▸ Task brief
Read the lines of the data below and retrieve those with "Vegetable".

(Dataset begins)

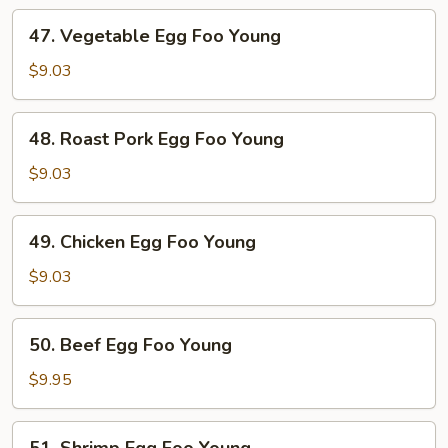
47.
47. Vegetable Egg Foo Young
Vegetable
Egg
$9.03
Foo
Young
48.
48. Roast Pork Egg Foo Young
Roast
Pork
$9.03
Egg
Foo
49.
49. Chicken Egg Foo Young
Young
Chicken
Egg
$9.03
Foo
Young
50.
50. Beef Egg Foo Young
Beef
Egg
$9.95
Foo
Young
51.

(Dataset ends)
(Dataset begins)

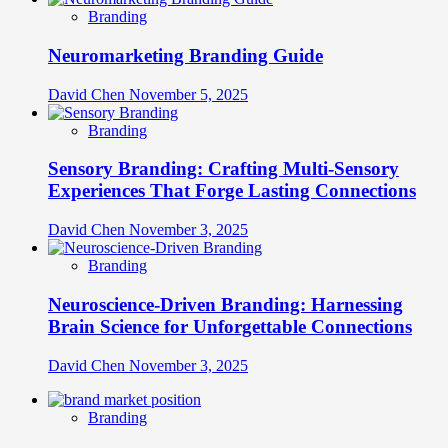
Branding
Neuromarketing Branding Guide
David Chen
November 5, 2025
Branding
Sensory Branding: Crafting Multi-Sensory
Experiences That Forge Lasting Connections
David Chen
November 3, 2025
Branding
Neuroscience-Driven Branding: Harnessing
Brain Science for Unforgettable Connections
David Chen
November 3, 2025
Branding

(Dataset ends)

▸ Solution for this problem
47. Vegetable Egg Foo Young
Vegetable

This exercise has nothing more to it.